Sempre più frequentemente si sente parlare di tecnostress, un termine legato all’innovazione tecnologica e al lavoro, un nuovo rischio professionale che incide sulla qualità del lavoro e della vita dei lavoratori, colpendoli sia sul piano fisico che su quello psichico, con gravi ripercussioni sul complesso dell’organizzazione e un significativo pregiudizio della sua produttività.
Il Tecnostress può essere definito come una sindrome da stress causata direttamente o indirettamente dalla tecnologia, la quale può provocare un disagio fisico e/o psicologico alla persona. Ci riferiamo soprattutto a un utilizzo eccessivo e disfunzionale delle tecnologie digitali, più comunemente chiamate ICT.
A Genova abbiamo la fortuna e l’opportunità di poter sviscerare l’argomento con uno dei massimi esperti della materia, il dott. Massimo Servadio, psicologo del lavoro e psicoterapeuta, fondatore e amministratore di Servadio & Partners s.r.l., società che opera proprio nel settore della consulenza organizzativa, della formazione e della sicurezza nei contesti lavorativi.
Dott. Servadio, la legge italiana ha recepito la pericolosità derivante dal tecnostress disponendo misure adatte a combatterlo all’interno della vita lavorativa delle nostre aziende?

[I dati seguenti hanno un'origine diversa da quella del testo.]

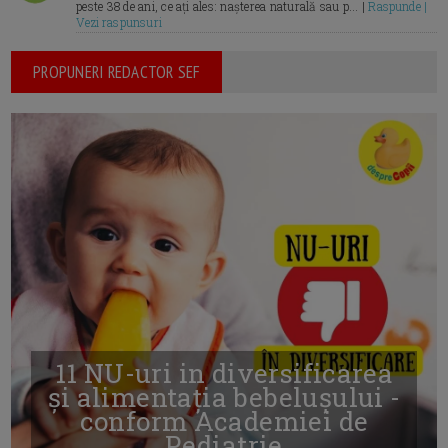
peste 38 de ani, ce ați ales: nașterea naturală sau p... |
Raspunde |
Vezi raspunsuri
PROPUNERI REDACTOR SEF
11 NU-uri in diversificarea
și alimentația bebelușului -
conform Academiei de
Pediatrie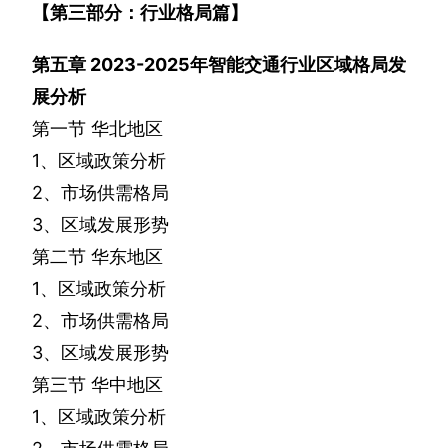
【第三部分：行业格局篇】
第五章
2023-2025
年智能交通行业区域格局发
展分析
第一节
华北地区
1
、区域政策分析
2
、市场供需格局
3
、区域发展形势
第二节
华东地区
1
、区域政策分析
2
、市场供需格局
3
、区域发展形势
第三节
华中地区
1
、区域政策分析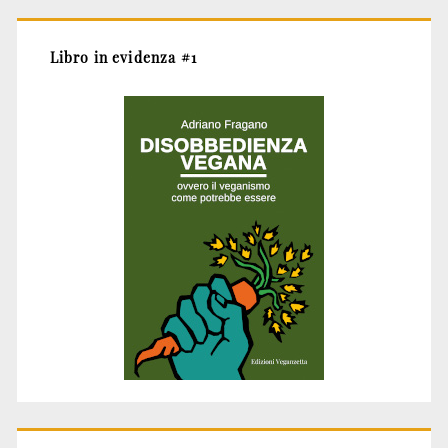
Libro in evidenza #1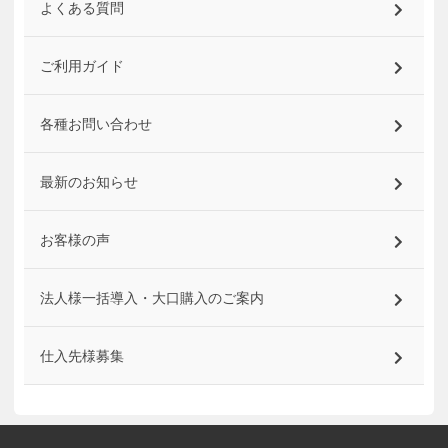
よくある質問
ご利用ガイド
各種お問い合わせ
最新のお知らせ
お客様の声
法人様一括導入・大口購入のご案内
仕入先様募集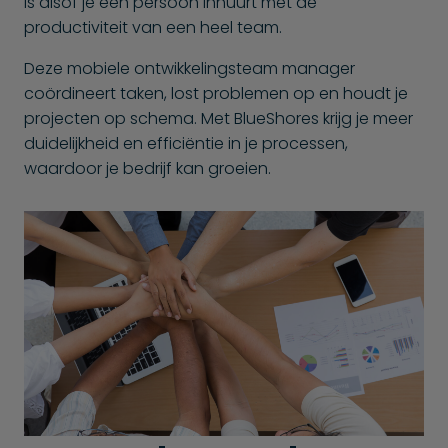
is alsof je één persoon inhuurt met de
productiviteit van een heel team.
Deze mobiele ontwikkelingsteam manager
coördineert taken, lost problemen op en houdt je
projecten op schema. Met BlueShores krijg je meer
duidelijkheid en efficiëntie in je processen,
waardoor je bedrijf kan groeien.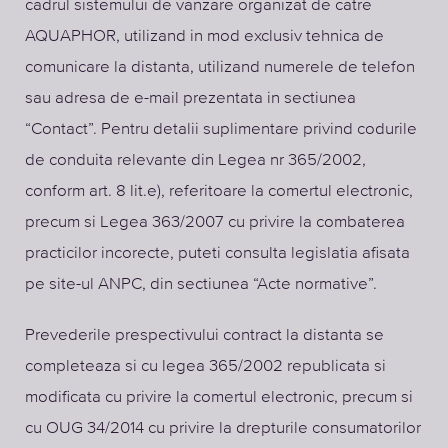
cadrul sistemului de vanzare organizat de catre
AQUAPHOR, utilizand in mod exclusiv tehnica de
comunicare la distanta, utilizand numerele de telefon
sau adresa de e-mail prezentata in sectiunea
“Contact”. Pentru detalii suplimentare privind codurile
de conduita relevante din Legea nr 365/2002,
conform art. 8 lit.e), referitoare la comertul electronic,
precum si Legea 363/2007 cu privire la combaterea
practicilor incorecte, puteti consulta legislatia afisata
pe site-ul ANPC, din sectiunea “Acte normative”.
Prevederile prespectivului contract la distanta se
completeaza si cu legea 365/2002 republicata si
modificata cu privire la comertul electronic, precum si
cu OUG 34/2014 cu privire la drepturile consumatorilor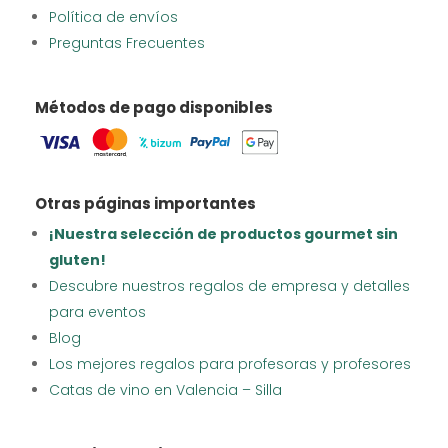
Política de envíos
Preguntas Frecuentes
Métodos de pago disponibles
Otras páginas importantes
¡Nuestra selección de productos gourmet sin
gluten!
Descubre nuestros regalos de empresa y detalles
para eventos
Blog
Los mejores regalos para profesoras y profesores
Catas de vino en Valencia – Silla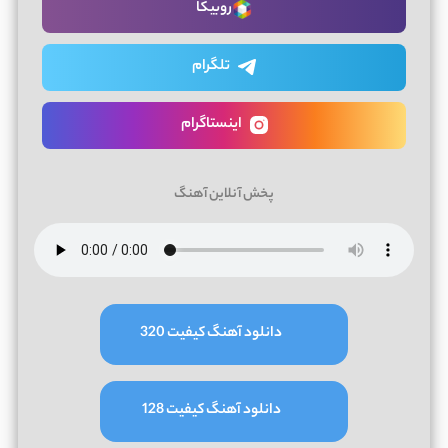
روبیکا
تلگرام
اینستاگرام
پخش آنلاین آهنگ
دانلود آهنگ کیفیت 320
دانلود آهنگ کیفیت 128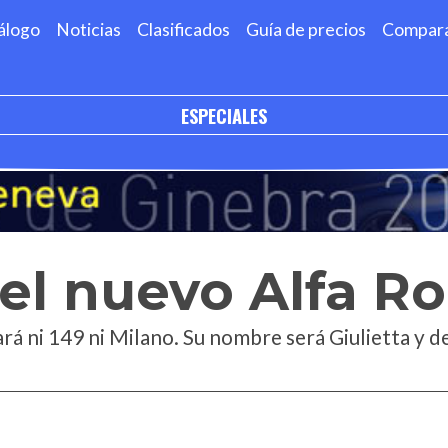
álogo
Noticias
Clasificados
Guía de precios
Compar
ESPECIALES
: el nuevo Alfa 
ará ni 149 ni Milano. Su nombre será Giulietta y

La legge italiana dispone che ogni azienda, nell’ambito del processo di valutazione dei rischi che porta successivamente alla stesura del DVR (Documento di Valutazione dei Rischi), proceda ad un’attenta valutazione dei rischi legati allo stress lavoro-correlato, nel cui alveo va inserita anche l’eventuale presenza del rischio tecnostress, e conseguentemente, l’indicazione di opportune misure di prevenzione e di intervento.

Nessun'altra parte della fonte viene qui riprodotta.